Today, the Securities and Exchange Commission (SEC) issued a warning, advising investors to closely monitor the trade in shares of public companies that claim to be affiliated or claim to be participating in the original coin offerings (or ICO).

31.Aug.17 3:02 PM
By Daria Zaytseva


Tips for investors: how to protect yourself from possible fraudulent schemes

This is the final twist in the ICO saga, where earlier alerts were more focused on dealing with the offer of selling tokens made by start-ups or non-public companies.

In view of this increased attention on the part of regulators, we can very well see much more detailed control over these potential offers and market maturation in order to ensure that quality projects with high-quality development groups will be financed using this new investment mechanism.

It remains to be seen what steps the regulators will have to take to ensure that all proposals will continue to comply with the laws of the country and the investor community will not suffer.

The SEC detailed the following tips for investors, which are designed to educate the public about possible schemes of fraud and protection of the interests of investors. Below are the tips from the newsletter for readers.
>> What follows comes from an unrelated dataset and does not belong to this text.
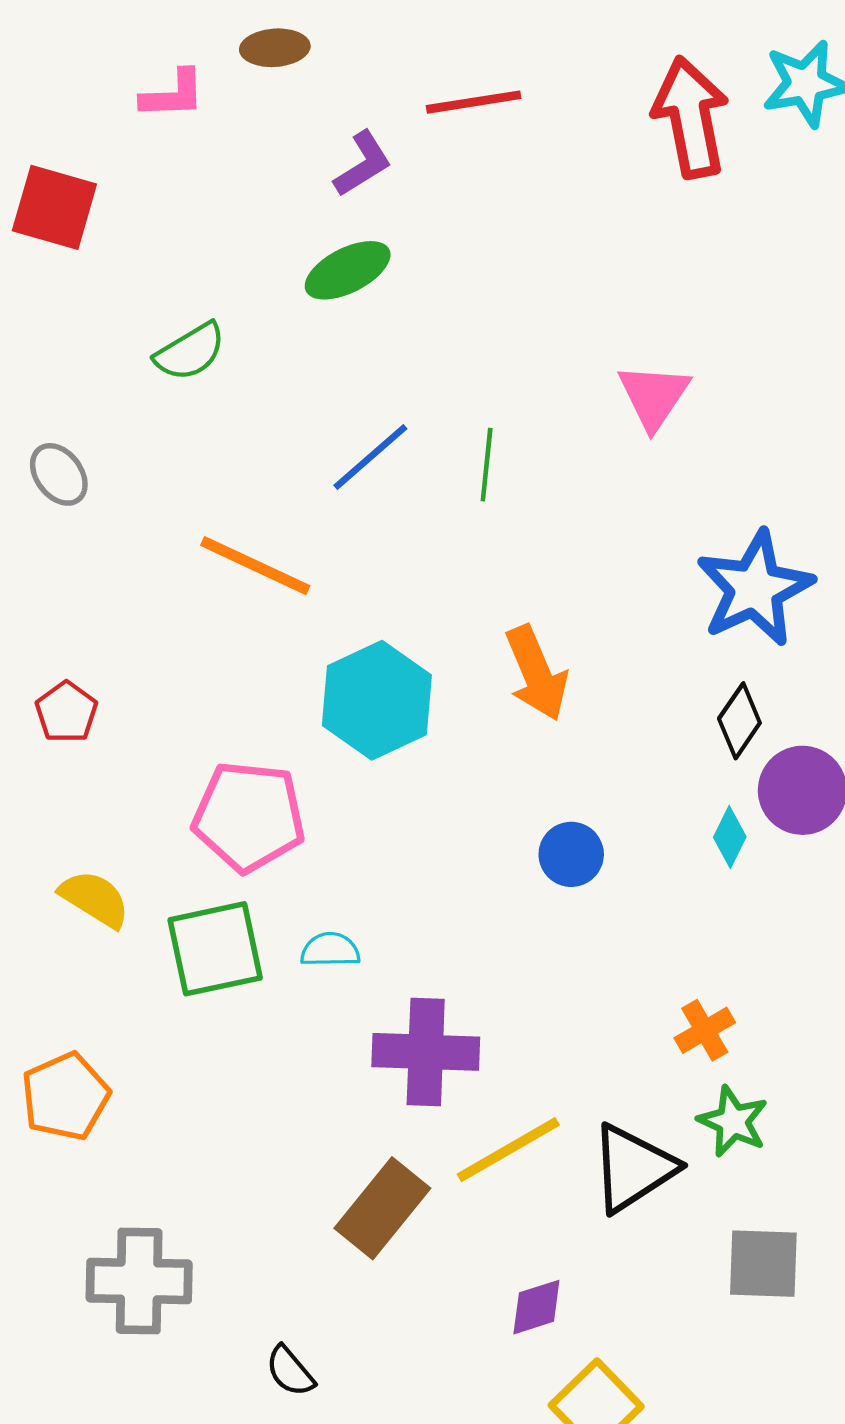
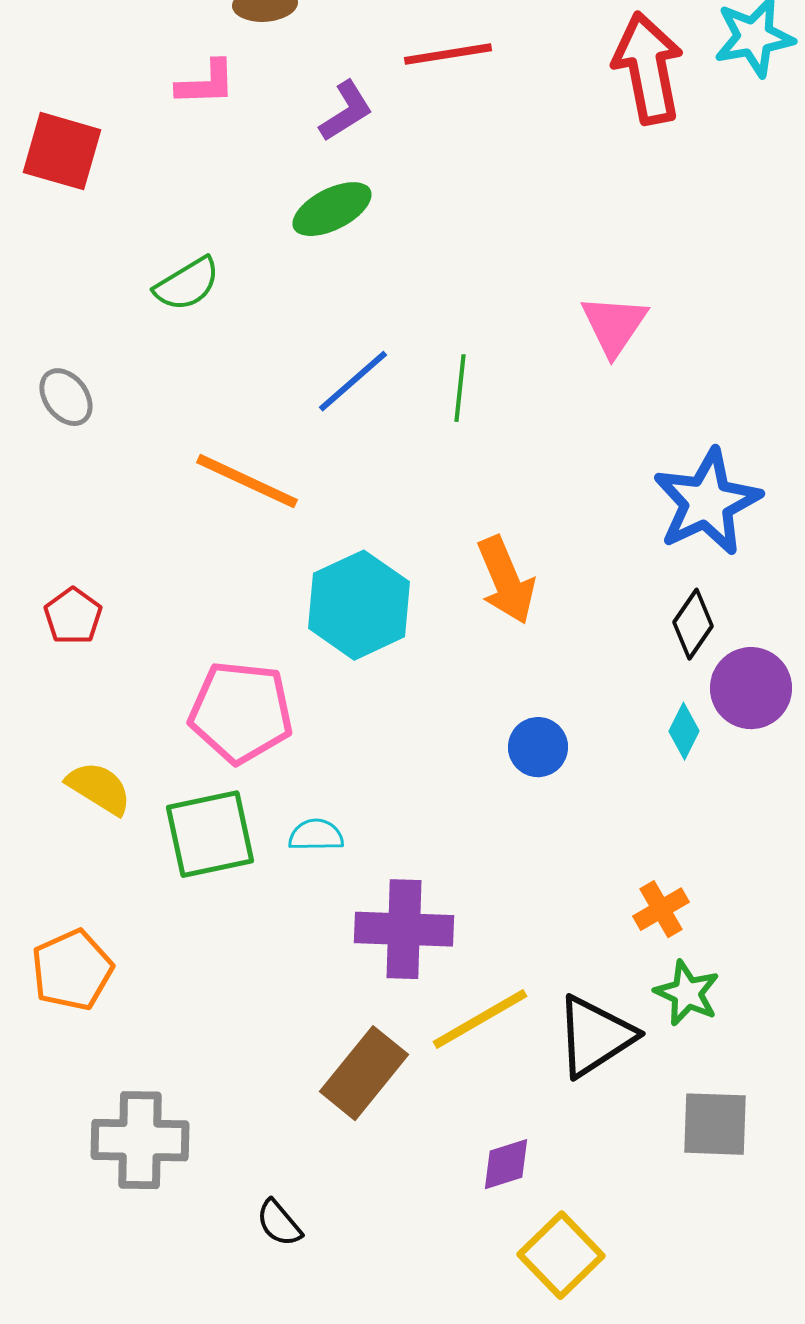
pink L-shape: (173, 94) -> (206, 83), moved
1. Always research the company before buying its stock, especially after a trading suspension. Consider the company's finances, organization and prospects. This type of information is often included in applications that the company makes with the SEC, which is available for free and can be found in the EDGAR application system.
2. Some companies are not required to file reports with the SEC. They are known as non-reporting companies. Investors should be aware of the risks of trading in the shares of such companies, since there can not be relevant and accurate information that would allow investors to make an informed investment decision.
3.Investors should also conduct their own research and know that information from online blogs, social networking sites and even the company's own website can be inaccurate and potentially deliberately misleading.
4. Be especially careful about shares, including those related to new technologies, such as ICOs.

Follow these warning signs of possible fraud associated with ICO:

- A company that has ordinary shares, claims that its ICO is "SEC-compliant", without explaining how the offer is consistent with securities laws;
- A company that has a common stock trade also intends to raise capital through the ICO or take over the business associated with the ICO, described in vague or senseless terms or using vague technical or legal jargon.

Also watch for these warning signs of possible fraud with microcaps:

- the SEC suspended public trading in securities or other securities promoted by the same promoter;
- an increase in the price of shares or the volume of trades occurring simultaneously with advertising;
- press releases or advertising activities reporting events that do not ultimately occur (for example, several announcements of preliminary transactions or agreements, announcements of transactions with unnamed partners, announcements using hyperbolic language);
- the company does not have any real business transactions (several assets or the minimum gross income);
- the company issues many shares without a corresponding increase in the company's assets;
- frequent changes in the name of the company, management or type of business.

Last month, the SEC ordered freezing of shares in publicly traded companies, namely First Bitcoin Capital Corp., CIAO Group, Strategic Global and Sunshine Capital.

All these firms have repeatedly faced changes and publicly announced plans for potential proposals for crypto-currencies and ICO before the SEC took note of and ordered the freezing of trading in shares.

In connection with the rapid growth in ICO's, regulators around the world began to take note and issue recommendations to better inform investors about possible violations of the securities laws.

Regulators in the US, Canada and Singapore have developed specific recommendations in this regard to help investors better understand what constitutes securities and what is not.

Regulators are especially afraid of pump and discharge schemes, according to which some coins can be used specifically to inflate their price offer, so that vested interests can then be dumped with profit.